[Document understanding data]
□ □ □ □ □ □ □

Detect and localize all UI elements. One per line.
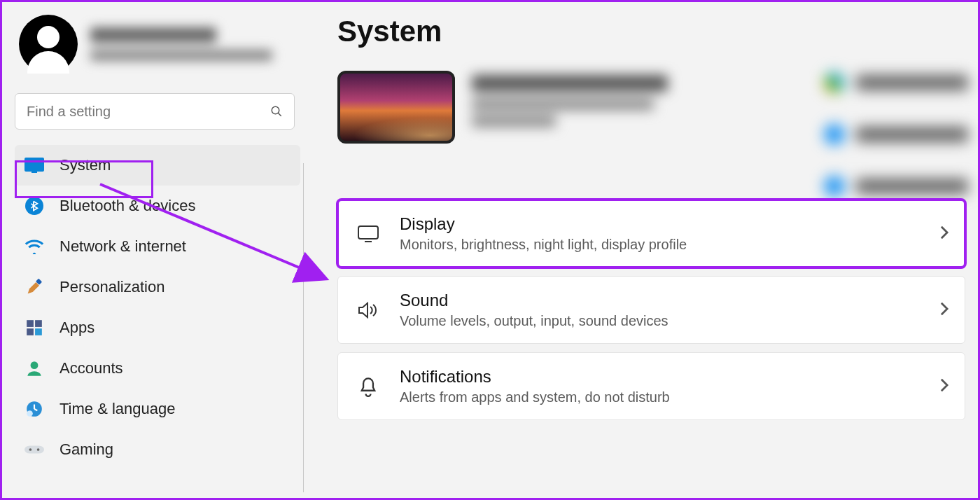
settings-cards: Display Monitors, brightness, night ligh… — [337, 200, 965, 420]
sidebar-item-personalization[interactable]: Personalization — [15, 267, 300, 307]
avatar[interactable] — [19, 15, 78, 74]
card-notifications[interactable]: Notifications Alerts from apps and syste… — [337, 352, 965, 420]
sidebar-item-gaming[interactable]: Gaming — [15, 429, 300, 470]
nav-list: System Bluetooth & devices Network & int… — [15, 145, 303, 470]
chevron-right-icon — [939, 377, 949, 396]
sidebar-item-label: Personalization — [59, 278, 164, 296]
display-icon — [356, 222, 380, 246]
sidebar-item-time-language[interactable]: Time & language — [15, 389, 300, 429]
sidebar-item-label: Time & language — [59, 400, 176, 418]
sidebar-item-accounts[interactable]: Accounts — [15, 348, 300, 389]
bluetooth-icon — [24, 196, 44, 216]
card-title: Display — [400, 214, 687, 234]
svg-rect-16 — [358, 226, 378, 239]
paint-icon — [24, 277, 44, 297]
sidebar-item-label: Gaming — [59, 440, 113, 459]
svg-point-0 — [272, 106, 279, 114]
card-sound[interactable]: Sound Volume levels, output, input, soun… — [337, 276, 965, 344]
system-icon — [24, 155, 44, 175]
chevron-right-icon — [939, 301, 949, 319]
main-content: System Display Monitors, brightness, nig… — [303, 2, 978, 498]
card-title: Sound — [400, 291, 668, 310]
page-title: System — [337, 15, 965, 48]
svg-rect-2 — [24, 158, 44, 172]
sidebar-item-apps[interactable]: Apps — [15, 307, 300, 348]
svg-rect-3 — [31, 172, 37, 173]
sidebar-item-bluetooth[interactable]: Bluetooth & devices — [15, 186, 300, 226]
apps-icon — [24, 318, 44, 338]
svg-point-14 — [29, 448, 32, 451]
bell-icon — [356, 375, 380, 398]
card-subtitle: Volume levels, output, input, sound devi… — [400, 313, 668, 329]
profile-header[interactable] — [15, 15, 303, 74]
card-title: Notifications — [400, 367, 670, 387]
svg-rect-6 — [27, 320, 34, 327]
accounts-icon — [24, 359, 44, 378]
card-subtitle: Alerts from apps and system, do not dist… — [400, 389, 670, 405]
card-display[interactable]: Display Monitors, brightness, night ligh… — [337, 200, 965, 268]
svg-point-15 — [37, 448, 40, 451]
svg-rect-9 — [35, 328, 42, 335]
svg-point-12 — [27, 410, 33, 417]
sidebar-item-network[interactable]: Network & internet — [15, 226, 300, 267]
search-box[interactable] — [15, 93, 295, 130]
sound-icon — [356, 298, 380, 322]
quick-links — [824, 72, 968, 197]
sidebar-item-label: Bluetooth & devices — [59, 197, 195, 215]
svg-rect-13 — [24, 445, 44, 453]
card-subtitle: Monitors, brightness, night light, displ… — [400, 237, 687, 253]
sidebar-item-label: Apps — [59, 319, 94, 337]
search-input[interactable] — [27, 104, 270, 120]
chevron-right-icon — [939, 225, 949, 243]
profile-text — [90, 27, 272, 61]
sidebar-item-label: Accounts — [59, 359, 123, 377]
svg-rect-7 — [35, 320, 42, 327]
gaming-icon — [24, 440, 44, 459]
clock-icon — [24, 399, 44, 419]
sidebar: System Bluetooth & devices Network & int… — [2, 2, 303, 498]
svg-line-1 — [278, 113, 281, 116]
svg-rect-8 — [27, 328, 34, 335]
sidebar-item-system[interactable]: System — [15, 145, 300, 186]
sidebar-item-label: System — [59, 156, 111, 174]
sidebar-item-label: Network & internet — [59, 237, 186, 256]
wifi-icon — [24, 237, 44, 256]
device-thumbnail[interactable] — [337, 71, 455, 144]
svg-point-10 — [31, 361, 38, 369]
search-icon — [270, 105, 283, 118]
device-info — [472, 71, 668, 127]
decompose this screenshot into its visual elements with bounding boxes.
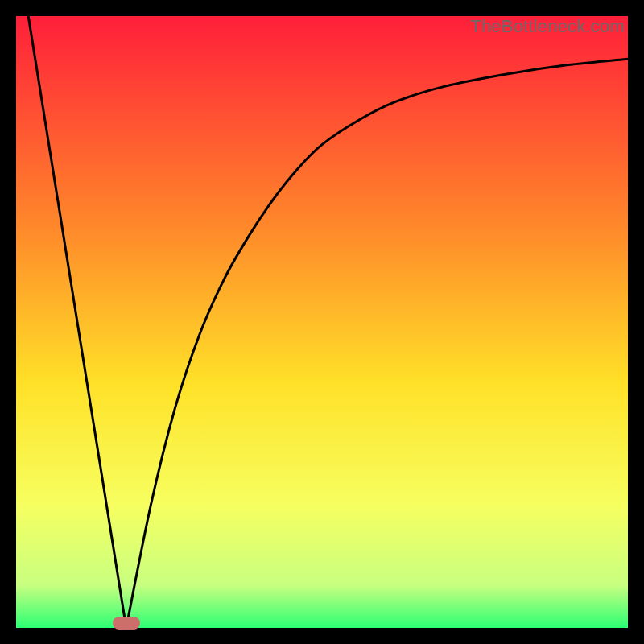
chart-svg	[16, 16, 628, 628]
gradient-background	[16, 16, 628, 628]
optimal-point-marker	[113, 617, 140, 630]
watermark-text: TheBottleneck.com	[470, 16, 625, 37]
chart-frame: TheBottleneck.com	[16, 16, 628, 628]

□ □ □ □ □ □ □

WHAT THIS TASK INVOLVES.
Please find every line in the records above that holds the word "output" and copy it.

ANSWER TO THIS TASK.
card-sound[interactable]: Sound Volume levels, output, input, soun… — [337, 276, 965, 344]
card-subtitle: Volume levels, output, input, sound devi… — [400, 313, 668, 329]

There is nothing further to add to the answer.